▶ TASK BRIEF
An exact transcription is needed of the lines below from the one with "Reservedele" through the one with "Вопросы и ответы", with no other lines and no pictures.

----- DATA FOR THIS TASK -----

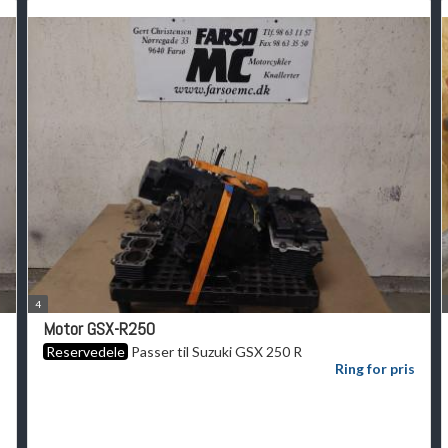
4
Motor GSX-R250
Reservedele
Passer til Suzuki GSX 250 R
s
Ring for pris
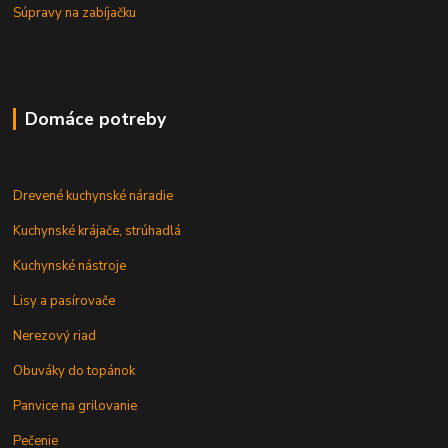
Súpravy na zabíjačku
Domáce potreby
Drevené kuchynské náradie
Kuchynské krájače, strúhadlá
Kuchynské nástroje
Lisy a pasírovače
Nerezový riad
Obuváky do topánok
Panvice na grilovanie
Pečenie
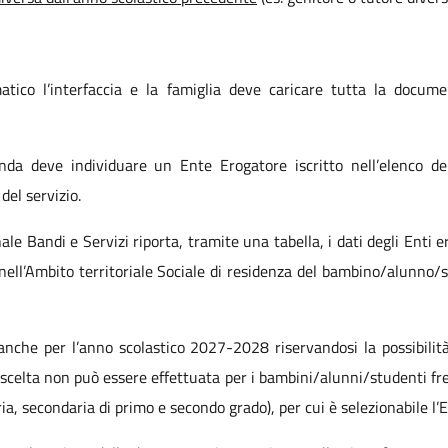
ico l’interfaccia e la famiglia deve caricare tutta la docume
nda deve individuare un Ente Erogatore iscritto nell’elenco de
del servizio.
ale Bandi e Servizi riporta, tramite una tabella, i dati degli Enti
iva nell’Ambito territoriale Sociale di residenza del bambino/alunn
e anche per l’anno scolastico 2027-2028 riservandosi la possibilità
e scelta non può essere effettuata per i bambini/alunni/studenti fr
ria, secondaria di primo e secondo grado), per cui è selezionabile l’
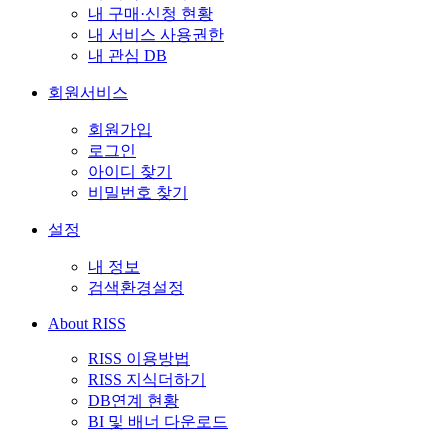
내 구매·신청 현황
내 서비스 사용권한
내 관심 DB
회원서비스
회원가입
로그인
아이디 찾기
비밀번호 찾기
설정
내 정보
검색환경설정
About RISS
RISS 이용방법
RISS 지식더하기
DB연계 현황
BI 및 배너 다운로드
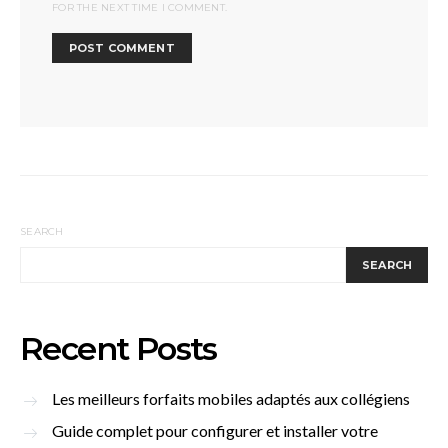
FOR THE NEXT TIME I COMMENT.
SEARCH
SEARCH
Recent Posts
Les meilleurs forfaits mobiles adaptés aux collégiens
Guide complet pour configurer et installer votre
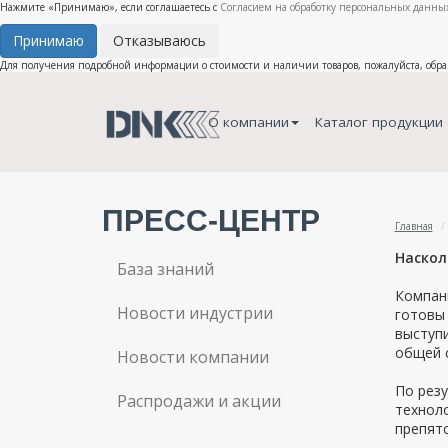
Нажмите «Принимаю», если соглашаетесь с
Согласием на обработку персональных данных
Принимаю
Отказываюсь
Для получения подробной информации о стоимости и наличии товаров, пожалуйста, обр
О компании
Каталог продукции
ПРЕСС-ЦЕНТР
Главная
Наскол
База знаний
Компани
Новости индустрии
готовы
выступи
общей с
Новости компании
По резу
Распродажи и акции
технол
препят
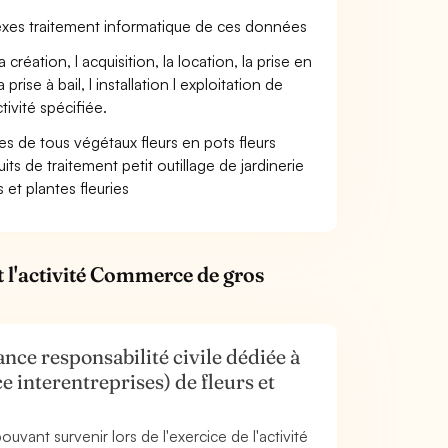
exes traitement informatique de ces données
création, l acquisition, la location, la prise en
se à bail, l installation l exploitation de
ivité spécifiée.
s de tous végétaux fleurs en pots fleurs
its de traitement petit outillage de jardinerie
et plantes fleuries
t l'activité Commerce de gros
nce responsabilité civile dédiée à
 interentreprises) de fleurs et
uvant survenir lors de l'exercice de l'activité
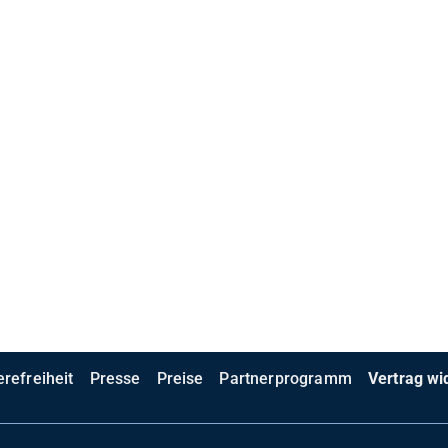
erefreiheit
Presse
Preise
Partnerprogramm
Vertrag wi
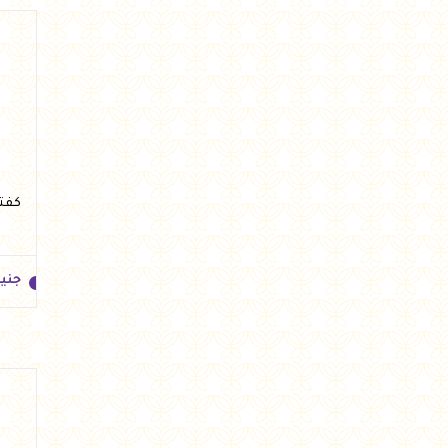
جني
كفتة شرق
جني
جني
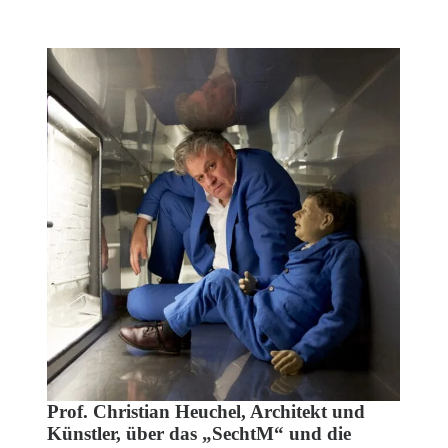
Prof. Christian Heuchel, Architekt und
Künstler, über das „SechtM“ und die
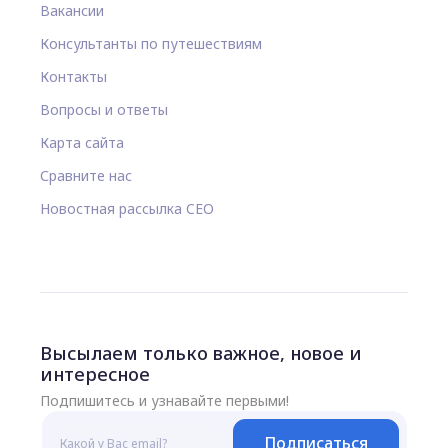
Вакансии
Консультанты по путешествиям
Контакты
Вопросы и ответы
Карта сайта
Сравните нас
Новостная рассылка CEO
Высылаем только важное, новое и
интересное
Подпишитесь и узнавайте первыми!
Подписаться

-----

▶ RESULT OF THIS TASK
Reservedele
Passer til Suzuki GSX 250 R
s
Ring for pris
Súpravy na zabíjačku
Domáce potreby
Drevené kuchynské náradie
Kuchynské krájače, strúhadlá
Kuchynské nástroje
Lisy a pasírovače
Nerezový riad
Obuváky do topánok
Panvice na grilovanie
Pečenie
ico l’interfaccia e la famiglia deve caricare tutta la docume
nda deve individuare un Ente Erogatore iscritto nell’elenco de
del servizio.
ale Bandi e Servizi riporta, tramite una tabella, i dati degli Enti
iva nell’Ambito territoriale Sociale di residenza del bambino/alunn
e anche per l’anno scolastico 2027-2028 riservandosi la possibilità
e scelta non può essere effettuata per i bambini/alunni/studenti fr
ria, secondaria di primo e secondo grado), per cui è selezionabile l’
내 구매·신청 현황
내 서비스 사용권한
내 관심 DB
회원서비스
회원가입
로그인
아이디 찾기
비밀번호 찾기
설정
내 정보
검색환경설정
About RISS
RISS 이용방법
RISS 지식더하기
DB연계 현황
BI 및 배너 다운로드
FOR THE NEXT TIME I COMMENT.
SEARCH
SEARCH
Recent Posts
Les meilleurs forfaits mobiles adaptés aux collégiens
Guide complet pour configurer et installer votre
Нажмите «Принимаю», если соглашаетесь с
Согласием на обработку персональных данных
Принимаю
Отказываюсь
Для получения подробной информации о стоимости и наличии товаров, пожалуйста, обр
О компании
Каталог продукции
ПРЕСС-ЦЕНТР
Главная
Наскол
База знаний
Компани
Новости индустрии
готовы
выступи
общей с
Новости компании
По резу
Распродажи и акции
технол
препят
exes traitement informatique de ces données
création, l acquisition, la location, la prise en
se à bail, l installation l exploitation de
ivité spécifiée.
s de tous végétaux fleurs en pots fleurs
its de traitement petit outillage de jardinerie
et plantes fleuries
t l'activité Commerce de gros
nce responsabilité civile dédiée à
 interentreprises) de fleurs et
uvant survenir lors de l'exercice de l'activité
erefreiheit
Presse
Preise
Partnerprogramm
Vertrag wi
جني
كفتة شرق
جني
جني
Prof. Christian Heuchel, Architekt und
Künstler, über das „SechtM“ und die
Вакансии
Консультанты по путешествиям
Контакты
Вопросы и ответы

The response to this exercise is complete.